Community responds to Barclay School

School’s Funding Has Been Cut, Not Delayed

RIDGEWAY – While the Barclay School is not out of the woods financially, the head of the school, Gillian Barclay-Smith, said it seems like everyone associated with the school as well as complete strangers, are trying to move mountains to keep the school open after she learned two weeks ago that an IRS rule change had impacted a major non-profit funding source for the school.

“It seems everyone has read about our plight and they want to help,” Barclay-Smith said. “It’s been overwhelming. We’ve received a lot of small donations, our landlord, MEKRA-Lang, has given us free rent for 2020, and others have done other things to help us in other ways. One of our parents cleaned up our website and revamped our online presence, literally overnight, which has actually helped our fundraising effort tremendously. So far, we have raised about $20,000 of the $50,000 we need to stay open until Christmas.”

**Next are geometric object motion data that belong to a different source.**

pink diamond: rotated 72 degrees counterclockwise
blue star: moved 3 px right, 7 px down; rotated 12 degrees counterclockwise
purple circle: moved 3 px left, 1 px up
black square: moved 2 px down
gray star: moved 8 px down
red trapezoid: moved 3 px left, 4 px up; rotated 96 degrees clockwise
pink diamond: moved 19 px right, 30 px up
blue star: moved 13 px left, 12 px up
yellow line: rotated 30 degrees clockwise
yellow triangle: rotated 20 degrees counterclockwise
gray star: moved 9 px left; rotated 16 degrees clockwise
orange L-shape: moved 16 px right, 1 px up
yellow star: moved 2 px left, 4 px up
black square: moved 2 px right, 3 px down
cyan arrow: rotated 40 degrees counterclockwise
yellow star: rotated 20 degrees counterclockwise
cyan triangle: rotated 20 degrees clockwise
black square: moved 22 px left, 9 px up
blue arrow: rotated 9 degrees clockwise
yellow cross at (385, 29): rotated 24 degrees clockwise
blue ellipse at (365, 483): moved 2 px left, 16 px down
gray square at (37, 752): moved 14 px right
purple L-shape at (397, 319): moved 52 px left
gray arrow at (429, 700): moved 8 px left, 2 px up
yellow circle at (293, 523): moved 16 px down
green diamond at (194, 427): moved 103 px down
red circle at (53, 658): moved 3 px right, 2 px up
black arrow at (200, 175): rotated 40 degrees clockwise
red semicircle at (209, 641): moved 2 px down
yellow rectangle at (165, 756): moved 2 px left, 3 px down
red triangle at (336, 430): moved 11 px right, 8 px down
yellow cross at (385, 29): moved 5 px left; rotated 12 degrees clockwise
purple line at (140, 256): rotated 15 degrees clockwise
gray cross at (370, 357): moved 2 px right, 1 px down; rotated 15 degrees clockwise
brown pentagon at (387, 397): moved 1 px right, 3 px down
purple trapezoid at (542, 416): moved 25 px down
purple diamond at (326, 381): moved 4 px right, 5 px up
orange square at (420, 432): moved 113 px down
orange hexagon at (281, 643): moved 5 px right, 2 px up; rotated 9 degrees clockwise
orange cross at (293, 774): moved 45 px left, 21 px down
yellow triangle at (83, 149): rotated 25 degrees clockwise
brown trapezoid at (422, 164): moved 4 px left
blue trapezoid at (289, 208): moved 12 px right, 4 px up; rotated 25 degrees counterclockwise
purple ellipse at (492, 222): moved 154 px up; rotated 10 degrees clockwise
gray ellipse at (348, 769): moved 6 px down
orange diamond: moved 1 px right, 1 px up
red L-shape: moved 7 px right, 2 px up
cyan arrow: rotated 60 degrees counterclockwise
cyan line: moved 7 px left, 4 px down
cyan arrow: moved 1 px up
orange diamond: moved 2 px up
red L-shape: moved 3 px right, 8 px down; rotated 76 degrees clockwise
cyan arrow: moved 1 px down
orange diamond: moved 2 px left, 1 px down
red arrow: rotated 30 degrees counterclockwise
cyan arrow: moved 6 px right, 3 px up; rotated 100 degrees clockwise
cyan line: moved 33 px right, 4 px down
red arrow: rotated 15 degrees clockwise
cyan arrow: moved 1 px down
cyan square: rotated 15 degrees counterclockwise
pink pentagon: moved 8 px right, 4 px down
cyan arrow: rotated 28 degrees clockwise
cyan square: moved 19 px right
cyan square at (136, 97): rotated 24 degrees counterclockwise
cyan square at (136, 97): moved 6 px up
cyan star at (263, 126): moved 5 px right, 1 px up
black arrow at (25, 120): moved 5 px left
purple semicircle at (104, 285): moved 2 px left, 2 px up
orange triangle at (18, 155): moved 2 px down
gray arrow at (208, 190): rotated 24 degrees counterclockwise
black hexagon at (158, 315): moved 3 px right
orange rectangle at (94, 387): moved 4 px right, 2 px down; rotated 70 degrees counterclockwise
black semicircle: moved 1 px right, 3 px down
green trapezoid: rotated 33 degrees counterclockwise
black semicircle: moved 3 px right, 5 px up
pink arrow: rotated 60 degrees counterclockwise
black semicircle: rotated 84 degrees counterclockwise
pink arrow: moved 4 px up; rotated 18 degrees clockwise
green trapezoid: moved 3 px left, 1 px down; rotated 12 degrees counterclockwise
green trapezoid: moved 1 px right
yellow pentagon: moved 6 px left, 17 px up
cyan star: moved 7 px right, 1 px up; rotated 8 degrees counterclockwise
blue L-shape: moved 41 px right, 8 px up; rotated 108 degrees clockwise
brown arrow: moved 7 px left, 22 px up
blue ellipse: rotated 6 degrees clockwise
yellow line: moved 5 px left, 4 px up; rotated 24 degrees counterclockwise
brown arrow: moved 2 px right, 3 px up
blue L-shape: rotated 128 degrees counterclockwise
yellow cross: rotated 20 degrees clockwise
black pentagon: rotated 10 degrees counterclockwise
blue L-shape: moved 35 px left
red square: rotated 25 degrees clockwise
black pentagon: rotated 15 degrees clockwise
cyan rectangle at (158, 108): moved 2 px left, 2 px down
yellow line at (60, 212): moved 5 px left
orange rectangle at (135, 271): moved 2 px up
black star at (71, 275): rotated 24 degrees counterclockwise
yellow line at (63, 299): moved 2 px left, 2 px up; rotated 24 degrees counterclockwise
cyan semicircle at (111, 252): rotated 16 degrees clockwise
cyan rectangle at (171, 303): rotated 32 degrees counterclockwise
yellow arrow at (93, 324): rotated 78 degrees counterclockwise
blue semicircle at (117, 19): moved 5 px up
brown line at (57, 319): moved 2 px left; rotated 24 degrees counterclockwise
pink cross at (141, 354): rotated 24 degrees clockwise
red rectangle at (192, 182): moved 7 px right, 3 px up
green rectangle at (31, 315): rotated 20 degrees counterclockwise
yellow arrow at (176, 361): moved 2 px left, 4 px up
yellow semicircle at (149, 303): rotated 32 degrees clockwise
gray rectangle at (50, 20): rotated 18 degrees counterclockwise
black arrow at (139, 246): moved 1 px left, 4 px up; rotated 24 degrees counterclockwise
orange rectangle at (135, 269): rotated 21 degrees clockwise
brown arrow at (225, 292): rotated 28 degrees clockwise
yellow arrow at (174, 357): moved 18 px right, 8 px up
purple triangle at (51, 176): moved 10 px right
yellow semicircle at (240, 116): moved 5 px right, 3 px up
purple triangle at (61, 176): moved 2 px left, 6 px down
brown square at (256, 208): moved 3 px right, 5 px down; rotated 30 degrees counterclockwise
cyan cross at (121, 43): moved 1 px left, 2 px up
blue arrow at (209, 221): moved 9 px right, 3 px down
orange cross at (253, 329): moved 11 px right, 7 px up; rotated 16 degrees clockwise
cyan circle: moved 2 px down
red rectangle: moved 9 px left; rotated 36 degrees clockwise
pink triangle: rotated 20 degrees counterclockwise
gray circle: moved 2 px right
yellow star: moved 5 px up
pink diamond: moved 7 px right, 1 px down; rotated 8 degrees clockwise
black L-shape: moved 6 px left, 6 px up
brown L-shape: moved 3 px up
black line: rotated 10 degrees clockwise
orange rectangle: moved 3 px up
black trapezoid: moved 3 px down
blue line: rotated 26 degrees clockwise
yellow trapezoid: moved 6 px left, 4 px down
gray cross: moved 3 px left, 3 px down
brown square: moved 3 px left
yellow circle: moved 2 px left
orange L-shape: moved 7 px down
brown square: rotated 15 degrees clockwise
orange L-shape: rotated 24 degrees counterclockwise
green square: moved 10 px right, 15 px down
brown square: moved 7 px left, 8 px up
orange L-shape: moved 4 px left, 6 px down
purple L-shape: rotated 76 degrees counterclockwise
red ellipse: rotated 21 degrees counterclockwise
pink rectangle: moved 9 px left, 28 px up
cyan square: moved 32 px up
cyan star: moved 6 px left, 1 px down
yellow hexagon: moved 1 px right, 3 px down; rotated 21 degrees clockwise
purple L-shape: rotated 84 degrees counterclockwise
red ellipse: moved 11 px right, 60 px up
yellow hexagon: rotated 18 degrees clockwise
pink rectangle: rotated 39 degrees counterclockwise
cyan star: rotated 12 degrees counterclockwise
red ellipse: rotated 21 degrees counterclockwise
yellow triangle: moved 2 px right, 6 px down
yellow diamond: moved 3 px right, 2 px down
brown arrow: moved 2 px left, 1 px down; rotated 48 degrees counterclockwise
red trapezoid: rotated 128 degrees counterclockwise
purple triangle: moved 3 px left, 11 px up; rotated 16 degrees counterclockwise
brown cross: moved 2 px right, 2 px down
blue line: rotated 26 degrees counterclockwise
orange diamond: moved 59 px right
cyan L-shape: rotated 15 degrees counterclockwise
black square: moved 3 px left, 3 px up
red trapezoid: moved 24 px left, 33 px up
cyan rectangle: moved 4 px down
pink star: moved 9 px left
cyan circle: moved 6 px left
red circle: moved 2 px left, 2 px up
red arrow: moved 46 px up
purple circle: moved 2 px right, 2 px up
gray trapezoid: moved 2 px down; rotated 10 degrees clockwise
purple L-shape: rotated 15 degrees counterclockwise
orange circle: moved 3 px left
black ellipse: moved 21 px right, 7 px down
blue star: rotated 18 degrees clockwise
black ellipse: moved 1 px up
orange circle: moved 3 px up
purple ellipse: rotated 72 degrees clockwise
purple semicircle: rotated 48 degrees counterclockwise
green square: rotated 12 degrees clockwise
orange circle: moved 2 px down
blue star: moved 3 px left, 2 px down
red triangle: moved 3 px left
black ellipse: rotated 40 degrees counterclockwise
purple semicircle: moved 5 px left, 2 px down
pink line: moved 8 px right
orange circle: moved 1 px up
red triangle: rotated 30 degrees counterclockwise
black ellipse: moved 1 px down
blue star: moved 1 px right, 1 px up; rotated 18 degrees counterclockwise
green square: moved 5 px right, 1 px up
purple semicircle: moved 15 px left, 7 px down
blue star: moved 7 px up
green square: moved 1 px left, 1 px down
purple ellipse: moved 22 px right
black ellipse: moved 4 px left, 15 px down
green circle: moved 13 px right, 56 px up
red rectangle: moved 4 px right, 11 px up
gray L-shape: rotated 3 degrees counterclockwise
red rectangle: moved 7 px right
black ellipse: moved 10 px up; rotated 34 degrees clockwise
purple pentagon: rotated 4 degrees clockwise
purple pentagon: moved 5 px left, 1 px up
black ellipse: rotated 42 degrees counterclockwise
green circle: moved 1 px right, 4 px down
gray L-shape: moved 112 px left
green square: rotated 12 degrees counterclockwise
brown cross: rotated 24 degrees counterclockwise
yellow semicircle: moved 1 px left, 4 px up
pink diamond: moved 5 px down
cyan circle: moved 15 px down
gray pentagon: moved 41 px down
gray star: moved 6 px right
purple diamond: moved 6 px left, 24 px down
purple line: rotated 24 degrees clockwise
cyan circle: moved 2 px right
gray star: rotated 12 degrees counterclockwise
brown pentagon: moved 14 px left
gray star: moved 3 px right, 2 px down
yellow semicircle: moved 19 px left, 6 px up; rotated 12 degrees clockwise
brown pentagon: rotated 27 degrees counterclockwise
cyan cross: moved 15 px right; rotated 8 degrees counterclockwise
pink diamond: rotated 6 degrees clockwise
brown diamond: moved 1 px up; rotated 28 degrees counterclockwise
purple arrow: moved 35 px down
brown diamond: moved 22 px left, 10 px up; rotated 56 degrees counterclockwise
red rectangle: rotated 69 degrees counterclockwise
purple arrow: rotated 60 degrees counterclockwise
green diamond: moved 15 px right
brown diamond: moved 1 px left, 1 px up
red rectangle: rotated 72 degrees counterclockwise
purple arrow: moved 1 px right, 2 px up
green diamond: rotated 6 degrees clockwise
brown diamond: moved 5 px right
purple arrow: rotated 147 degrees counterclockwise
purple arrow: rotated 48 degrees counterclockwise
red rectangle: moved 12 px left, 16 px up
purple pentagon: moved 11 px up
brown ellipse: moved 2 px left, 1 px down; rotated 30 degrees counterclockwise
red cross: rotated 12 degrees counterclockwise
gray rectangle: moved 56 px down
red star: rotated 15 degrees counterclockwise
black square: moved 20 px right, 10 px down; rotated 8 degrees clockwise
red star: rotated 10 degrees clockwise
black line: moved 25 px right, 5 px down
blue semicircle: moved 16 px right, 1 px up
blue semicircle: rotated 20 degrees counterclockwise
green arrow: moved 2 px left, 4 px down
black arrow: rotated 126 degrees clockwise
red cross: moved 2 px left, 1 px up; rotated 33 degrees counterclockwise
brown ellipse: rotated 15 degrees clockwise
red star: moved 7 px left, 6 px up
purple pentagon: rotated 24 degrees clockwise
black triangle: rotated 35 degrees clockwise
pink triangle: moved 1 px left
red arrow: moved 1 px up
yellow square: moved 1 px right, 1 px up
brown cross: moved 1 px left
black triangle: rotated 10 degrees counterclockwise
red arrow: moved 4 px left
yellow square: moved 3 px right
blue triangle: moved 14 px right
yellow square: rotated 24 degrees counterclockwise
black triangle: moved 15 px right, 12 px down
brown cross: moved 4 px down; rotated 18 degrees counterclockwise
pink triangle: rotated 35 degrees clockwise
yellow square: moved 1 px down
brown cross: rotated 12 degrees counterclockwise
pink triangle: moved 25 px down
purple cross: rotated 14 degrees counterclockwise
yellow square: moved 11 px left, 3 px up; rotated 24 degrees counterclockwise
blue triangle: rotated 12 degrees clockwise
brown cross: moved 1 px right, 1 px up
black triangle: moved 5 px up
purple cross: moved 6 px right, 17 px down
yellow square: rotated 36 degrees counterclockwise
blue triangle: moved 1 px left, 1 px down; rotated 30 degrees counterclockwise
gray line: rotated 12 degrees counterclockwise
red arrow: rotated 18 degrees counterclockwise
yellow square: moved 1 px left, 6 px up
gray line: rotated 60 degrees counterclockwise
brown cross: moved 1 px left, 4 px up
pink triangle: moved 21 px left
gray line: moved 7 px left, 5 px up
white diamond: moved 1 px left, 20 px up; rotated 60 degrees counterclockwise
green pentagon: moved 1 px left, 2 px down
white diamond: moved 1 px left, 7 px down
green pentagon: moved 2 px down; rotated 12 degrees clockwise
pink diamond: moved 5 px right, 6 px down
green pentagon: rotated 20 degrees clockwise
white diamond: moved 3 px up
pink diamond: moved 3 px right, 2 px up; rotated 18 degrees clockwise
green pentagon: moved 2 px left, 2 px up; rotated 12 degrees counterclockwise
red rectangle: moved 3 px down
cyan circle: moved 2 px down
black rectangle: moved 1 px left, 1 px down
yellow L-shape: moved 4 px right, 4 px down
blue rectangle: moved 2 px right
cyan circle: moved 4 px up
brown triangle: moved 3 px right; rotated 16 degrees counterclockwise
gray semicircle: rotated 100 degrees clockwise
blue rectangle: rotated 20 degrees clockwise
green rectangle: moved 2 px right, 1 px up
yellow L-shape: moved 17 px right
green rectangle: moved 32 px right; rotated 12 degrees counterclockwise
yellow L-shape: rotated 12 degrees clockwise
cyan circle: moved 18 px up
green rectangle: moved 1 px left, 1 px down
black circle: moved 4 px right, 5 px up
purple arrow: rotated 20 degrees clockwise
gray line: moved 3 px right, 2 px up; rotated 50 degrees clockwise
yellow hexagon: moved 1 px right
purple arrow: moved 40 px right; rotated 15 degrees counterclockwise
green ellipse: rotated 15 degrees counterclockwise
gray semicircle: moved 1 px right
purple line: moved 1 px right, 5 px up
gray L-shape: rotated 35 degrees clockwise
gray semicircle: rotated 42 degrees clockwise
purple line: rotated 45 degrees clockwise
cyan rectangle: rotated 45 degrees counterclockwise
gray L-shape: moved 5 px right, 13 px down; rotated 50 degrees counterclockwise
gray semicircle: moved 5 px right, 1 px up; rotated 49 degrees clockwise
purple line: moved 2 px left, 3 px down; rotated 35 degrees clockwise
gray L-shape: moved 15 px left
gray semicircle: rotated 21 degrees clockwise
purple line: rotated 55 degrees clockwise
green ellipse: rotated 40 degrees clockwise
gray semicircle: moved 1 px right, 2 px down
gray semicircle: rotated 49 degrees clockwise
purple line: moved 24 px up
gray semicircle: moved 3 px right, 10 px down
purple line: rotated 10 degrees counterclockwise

But that’s not all the school needs. It must have $150,000 to stay open until the end of the school year. But the $50,000 will give us time to put together a new funding plan for the future, according to Barclay-Smith.

“One of our students’ parents who actually has a background and expertise in fundraising, is giving us invaluable help and advice,” Barclay-Smith said. “It’s literally round-the-clock work for all of us right now just to raise the $50,000. But we just have to stay open.”

Barclay-Smith said some local media outlets have erroneously reported that the school’s funding is merely delayed.

“That is not correct,” she said. “We will no longer get that funding. It’s that simple.”

Begun more than a decade ago in a house on the campus of Columbia College, the Barclay School moved five years ago to Ridgeway. She said the town has welcomed the children with open arms.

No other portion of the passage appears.